- _GOAL OF THE EXERCISE_
All records below should be repeated exactly, with the pictures left out.

- _SOURCE RECORDS_
================

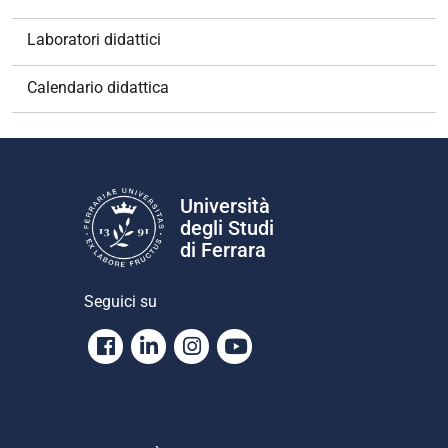
i
o
Laboratori didattici
n
e
Calendario didattica
Università
degli Studi
di Ferrara
Seguici su
Facebook
Linkedin
Instagram
Youtube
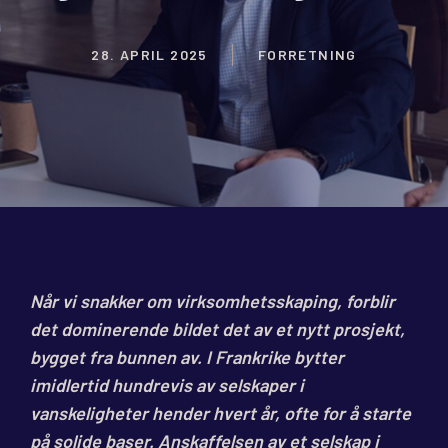
28. APRIL 2025
FORRETNING
Når vi snakker om virksomhetsskaping, forblir
det dominerende bildet det av et nytt prosjekt,
bygget fra bunnen av. I Frankrike bytter
imidlertid hundrevis av selskaper i
vanskeligheter hender hvert år, ofte for å starte
på solide baser. Anskaffelsen av et selskap i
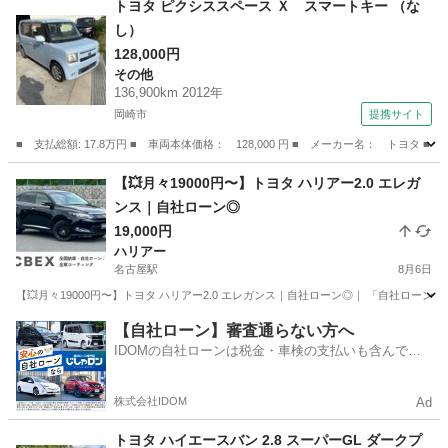
トヨタ ピクシススペース Ｘ スマートキー （な
し）
128,000円
その他
136,900km 2012年
岡崎市
提携サイト
■ 支払総額: 17.8万円 ■ 車両本体価格： 128,000 円 ■ メーカー名： トヨタ 
愛知
岡崎市
その他
【💥月々19000円〜】トヨタ ハリアー2.0 エレガ
ンス｜自社ローン◎
19,000円
ハリアー
名古屋駅
8月6日
【💥月々19000円〜】トヨタ ハリアー2.0 エレガンス｜自社ローン◎｜ 「自社ローン
愛知
名古屋市
名古屋駅
ハリアー
【自社ローン】審査通らない方へ
IDOMの自社ローンは税金・車検の支払いも含んでい
るので毎月の支払額は一定
株式会社IDOM
Ad
トヨタ ハイエースバン 2.8 スーパーGL ダークプ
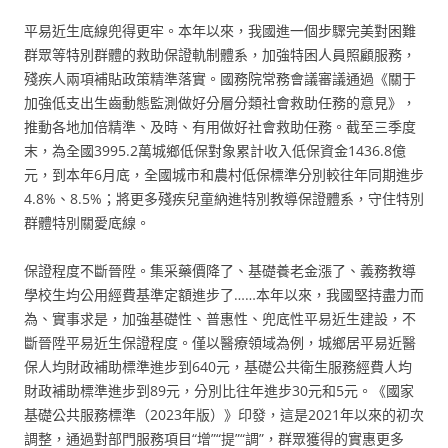
平易近生底線兜得更牢。本年以來，我國進一個步驟完美對困難
群眾等特別群體的救助保證軌制體系，加強特困人員照顧服務，
殘疾人兩項補貼政策精準落實。國務院常務會議審議通過《關于
加強低支出生齒動態監測做好分層分類社會救助任務的意見》，
推動各地加倍精準、及時、有用做好社會救助任務。截至三季度
末，為全國3995.2萬城鄉低保對象累計收入低保資金1436.8億
元，到本年6月底，全國城市和農村低保標準分別較往年同期進步
4.8%、8.5%；將更多殘疾兒童納進特別教導保證體系，守住特別
群體特別關愛底線。
保證程度不斷晉陞。集采藥價降了、基礎養老金漲了、義務教導
學校生均公用經費基準定額進步了……本年以來，我國堅持盡力而
為、實事求是，加強基礎性、普惠性、兜底性平易近生建設，不
斷晉陞平易近生保證程度。僅以醫療領域為例，城鄉居平易近醫
保人均財政補助標準進步到640元，基礎公共衛生服務經費人均
財政補助標準進步到89元，分別比往年進步30元和5元。《國家
基礎公共服務標準（2023年版）》印發，這是2021年以來的初次
調整，通過對部門服務項目“增”“提”“調”，群眾獲得的實惠更多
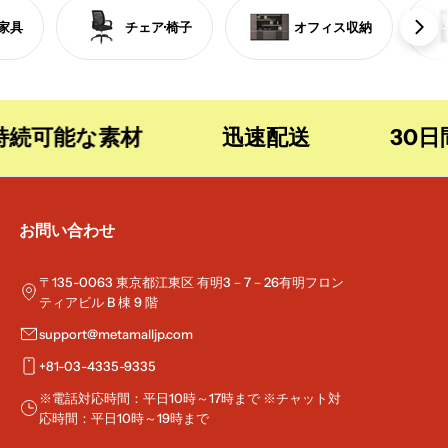
家具
チェア·椅子
オフィス収納
可能な素材
迅速配送
30日間無
お問い合わせ
〒135-0063 東京都江東区 有明3－7－26有明フロン
ティアビル B 棟 9 階
support@metamalljp.com
+81-03-4335-9335
※電話対応時間：平日10時～17時まで ※チャット対
応時間：平日10時～19時まで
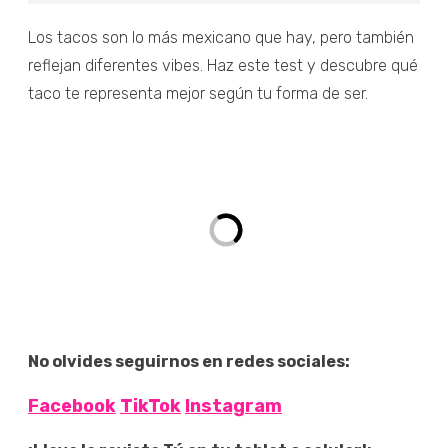
Los tacos son lo más mexicano que hay, pero también
reflejan diferentes vibes. Haz este test y descubre qué
taco te representa mejor según tu forma de ser.
No olvides seguirnos en redes sociales:
Facebook
TikTok
Instagram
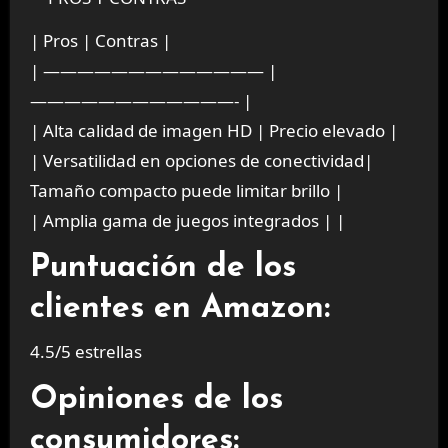
| Pros | Contras |
| ————————————— |
————————————- |
| Alta calidad de imagen HD | Precio elevado |
| Versatilidad en opciones de conectividad|
Tamaño compacto puede limitar brillo |
| Amplia gama de juegos integrados | |
Puntuación de los
clientes en Amazon:
4.5/5 estrellas
Opiniones de los
consumidores:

================

- _FINISHED TASK_
i
o
Laboratori didattici
n
e
Calendario didattica
Università
degli Studi
di Ferrara
Seguici su
Facebook
Linkedin
Instagram
Youtube
28. APRIL 2025
FORRETNING
Når vi snakker om virksomhetsskaping, forblir
det dominerende bildet det av et nytt prosjekt,
bygget fra bunnen av. I Frankrike bytter
imidlertid hundrevis av selskaper i
vanskeligheter hender hvert år, ofte for å starte
på solide baser. Anskaffelsen av et selskap i
トヨタ ピクシススペース Ｘ スマートキー （な
し）
128,000円
その他
136,900km 2012年
岡崎市
提携サイト
■ 支払総額: 17.8万円 ■ 車両本体価格： 128,000 円 ■ メーカー名： トヨタ 
愛知
岡崎市
その他
【💥月々19000円〜】トヨタ ハリアー2.0 エレガ
ンス｜自社ローン◎
19,000円
ハリアー
名古屋駅
8月6日
【💥月々19000円〜】トヨタ ハリアー2.0 エレガンス｜自社ローン◎｜ 「自社ローン
愛知
名古屋市
名古屋駅
ハリアー
【自社ローン】審査通らない方へ
IDOMの自社ローンは税金・車検の支払いも含んでい
るので毎月の支払額は一定
株式会社IDOM
Ad
トヨタ ハイエースバン 2.8 スーパーGL ダークプ
平易近生底線兜得更牢。本年以來，我國進一個步驟完美對困難
群眾等特別群體的救助保證軌制體系，加強特困人員照顧服務，
殘疾人兩項補貼政策精準落實。國務院常務會議審議通過《關于
加強低支出生齒動態監測做好分層分類社會救助任務的意見》，
推動各地加倍精準、及時、有用做好社會救助任務。截至三季度
末，為全國3995.2萬城鄉低保對象累計收入低保資金1436.8億
元，到本年6月底，全國城市和農村低保標準分別較往年同期進步
4.8%、8.5%；將更多殘疾兒童納進特別教導保證體系，守住特別
群體特別關愛底線。
保證程度不斷晉陞。集采藥價降了、基礎養老金漲了、義務教導
學校生均公用經費基準定額進步了……本年以來，我國堅持盡力而
為、實事求是，加強基礎性、普惠性、兜底性平易近生建設，不
斷晉陞平易近生保證程度。僅以醫療領域為例，城鄉居平易近醫
保人均財政補助標準進步到640元，基礎公共衛生服務經費人均
財政補助標準進步到89元，分別比往年進步30元和5元。《國家
基礎公共服務標準（2023年版）》印發，這是2021年以來的初次
調整，通過對部門服務項目“增”“提”“調”，群眾獲得的實惠更多
家具
チェア·椅子
オフィス収納
可能な素材
迅速配送
30日間無
お問い合わせ
〒135-0063 東京都江東区 有明3－7－26有明フロン
ティアビル B 棟 9 階
support@metamalljp.com
+81-03-4335-9335
※電話対応時間：平日10時～17時まで ※チャット対
応時間：平日10時～19時まで
Los tacos son lo más mexicano que hay, pero también
reflejan diferentes vibes. Haz este test y descubre qué
taco te representa mejor según tu forma de ser.
No olvides seguirnos en redes sociales:
Facebook
TikTok
Instagram
| Pros | Contras |
| ————————————— |
————————————- |
| Alta calidad de imagen HD | Precio elevado |
| Versatilidad en opciones de conectividad|
Tamaño compacto puede limitar brillo |
| Amplia gama de juegos integrados | |
Puntuación de los
clientes en Amazon:
4.5/5 estrellas
Opiniones de los
consumidores:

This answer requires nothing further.